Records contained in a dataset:

======

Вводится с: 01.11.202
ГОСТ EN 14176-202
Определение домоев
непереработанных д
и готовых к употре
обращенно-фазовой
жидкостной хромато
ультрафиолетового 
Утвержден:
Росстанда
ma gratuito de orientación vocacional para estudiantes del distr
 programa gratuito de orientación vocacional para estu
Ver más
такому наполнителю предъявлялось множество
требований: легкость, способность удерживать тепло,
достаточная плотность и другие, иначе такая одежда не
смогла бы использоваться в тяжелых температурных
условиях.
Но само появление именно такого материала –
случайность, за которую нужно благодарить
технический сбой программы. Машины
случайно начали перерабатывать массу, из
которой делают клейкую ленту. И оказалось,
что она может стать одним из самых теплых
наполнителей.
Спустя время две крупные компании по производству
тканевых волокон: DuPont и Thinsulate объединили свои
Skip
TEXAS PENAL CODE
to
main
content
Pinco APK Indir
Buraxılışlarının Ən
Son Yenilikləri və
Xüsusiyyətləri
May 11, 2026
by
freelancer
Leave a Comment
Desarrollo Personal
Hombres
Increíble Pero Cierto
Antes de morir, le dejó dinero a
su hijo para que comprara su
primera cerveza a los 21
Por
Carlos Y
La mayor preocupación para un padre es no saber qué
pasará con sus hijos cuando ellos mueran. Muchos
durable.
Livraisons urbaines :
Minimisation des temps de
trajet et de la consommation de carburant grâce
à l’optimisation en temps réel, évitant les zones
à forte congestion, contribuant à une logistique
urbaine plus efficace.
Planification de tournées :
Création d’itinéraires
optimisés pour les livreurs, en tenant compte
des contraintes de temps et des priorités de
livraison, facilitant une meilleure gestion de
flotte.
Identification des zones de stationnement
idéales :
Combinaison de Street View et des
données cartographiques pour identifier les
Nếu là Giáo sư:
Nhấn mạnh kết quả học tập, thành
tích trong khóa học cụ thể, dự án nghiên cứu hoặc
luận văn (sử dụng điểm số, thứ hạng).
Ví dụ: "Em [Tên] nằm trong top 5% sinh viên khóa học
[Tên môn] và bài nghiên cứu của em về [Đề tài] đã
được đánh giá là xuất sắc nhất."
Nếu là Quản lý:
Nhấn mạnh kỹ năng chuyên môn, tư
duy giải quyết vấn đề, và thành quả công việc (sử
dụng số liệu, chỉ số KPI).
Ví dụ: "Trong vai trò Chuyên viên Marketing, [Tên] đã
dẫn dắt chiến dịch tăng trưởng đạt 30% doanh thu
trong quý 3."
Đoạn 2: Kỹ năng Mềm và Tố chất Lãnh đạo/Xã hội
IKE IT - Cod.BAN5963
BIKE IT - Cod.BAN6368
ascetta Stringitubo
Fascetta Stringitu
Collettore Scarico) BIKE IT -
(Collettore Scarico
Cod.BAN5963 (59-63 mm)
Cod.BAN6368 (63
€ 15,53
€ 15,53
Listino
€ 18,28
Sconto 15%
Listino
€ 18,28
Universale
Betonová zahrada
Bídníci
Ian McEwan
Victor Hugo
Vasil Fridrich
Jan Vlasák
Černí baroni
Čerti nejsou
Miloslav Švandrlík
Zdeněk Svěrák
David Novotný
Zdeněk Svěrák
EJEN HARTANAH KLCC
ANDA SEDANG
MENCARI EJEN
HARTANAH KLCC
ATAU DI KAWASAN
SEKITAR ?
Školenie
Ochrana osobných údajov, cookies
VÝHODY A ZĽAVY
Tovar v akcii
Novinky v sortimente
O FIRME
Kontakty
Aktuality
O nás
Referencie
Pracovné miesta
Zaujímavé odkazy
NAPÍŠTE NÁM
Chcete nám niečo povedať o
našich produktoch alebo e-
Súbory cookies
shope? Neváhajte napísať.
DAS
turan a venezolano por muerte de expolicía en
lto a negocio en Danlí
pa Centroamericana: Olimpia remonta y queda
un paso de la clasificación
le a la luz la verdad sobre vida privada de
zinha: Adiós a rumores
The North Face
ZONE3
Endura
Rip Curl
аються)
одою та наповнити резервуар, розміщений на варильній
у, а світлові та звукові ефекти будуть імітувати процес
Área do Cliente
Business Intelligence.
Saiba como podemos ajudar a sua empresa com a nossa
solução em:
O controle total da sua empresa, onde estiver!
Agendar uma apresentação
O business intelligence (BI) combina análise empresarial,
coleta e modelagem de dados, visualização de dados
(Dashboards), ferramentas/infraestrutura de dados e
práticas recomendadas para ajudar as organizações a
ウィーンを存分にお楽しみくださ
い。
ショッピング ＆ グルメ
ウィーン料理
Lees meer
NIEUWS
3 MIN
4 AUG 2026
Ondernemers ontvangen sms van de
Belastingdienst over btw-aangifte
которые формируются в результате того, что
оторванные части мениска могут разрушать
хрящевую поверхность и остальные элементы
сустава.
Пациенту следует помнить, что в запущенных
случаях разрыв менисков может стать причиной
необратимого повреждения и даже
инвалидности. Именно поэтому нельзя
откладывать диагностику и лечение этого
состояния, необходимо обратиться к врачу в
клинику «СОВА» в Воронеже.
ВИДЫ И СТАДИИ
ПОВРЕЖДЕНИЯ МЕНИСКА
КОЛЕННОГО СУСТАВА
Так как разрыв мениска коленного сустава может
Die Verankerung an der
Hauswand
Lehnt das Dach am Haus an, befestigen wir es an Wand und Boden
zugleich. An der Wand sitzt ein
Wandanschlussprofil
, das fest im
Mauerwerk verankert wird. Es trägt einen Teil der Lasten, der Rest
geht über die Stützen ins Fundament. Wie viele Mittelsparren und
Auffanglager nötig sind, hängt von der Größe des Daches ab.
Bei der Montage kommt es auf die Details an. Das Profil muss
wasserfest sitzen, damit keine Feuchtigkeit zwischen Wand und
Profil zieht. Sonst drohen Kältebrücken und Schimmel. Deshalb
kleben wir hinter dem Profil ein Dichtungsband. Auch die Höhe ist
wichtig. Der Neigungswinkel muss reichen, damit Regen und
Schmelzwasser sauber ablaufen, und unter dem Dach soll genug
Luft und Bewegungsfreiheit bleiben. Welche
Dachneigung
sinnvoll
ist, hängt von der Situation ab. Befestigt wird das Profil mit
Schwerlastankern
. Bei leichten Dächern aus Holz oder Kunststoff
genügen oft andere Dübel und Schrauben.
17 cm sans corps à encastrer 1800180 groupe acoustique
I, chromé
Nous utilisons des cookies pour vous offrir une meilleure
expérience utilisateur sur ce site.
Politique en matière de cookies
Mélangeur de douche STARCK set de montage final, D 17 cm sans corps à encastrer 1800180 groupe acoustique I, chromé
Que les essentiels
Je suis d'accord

======

● Problem requirements: Once you reach the line with "NAPÍŠTE NÁM" in the data above, copy it and every line after it exactly, up to and including the line with "coleta e modelagem".

● Solution for this task:
NAPÍŠTE NÁM
Chcete nám niečo povedať o
našich produktoch alebo e-
Súbory cookies
shope? Neváhajte napísať.
DAS
turan a venezolano por muerte de expolicía en
lto a negocio en Danlí
pa Centroamericana: Olimpia remonta y queda
un paso de la clasificación
le a la luz la verdad sobre vida privada de
zinha: Adiós a rumores
The North Face
ZONE3
Endura
Rip Curl
аються)
одою та наповнити резервуар, розміщений на варильній
у, а світлові та звукові ефекти будуть імітувати процес
Área do Cliente
Business Intelligence.
Saiba como podemos ajudar a sua empresa com a nossa
solução em:
O controle total da sua empresa, onde estiver!
Agendar uma apresentação
O business intelligence (BI) combina análise empresarial,
coleta e modelagem de dados, visualização de dados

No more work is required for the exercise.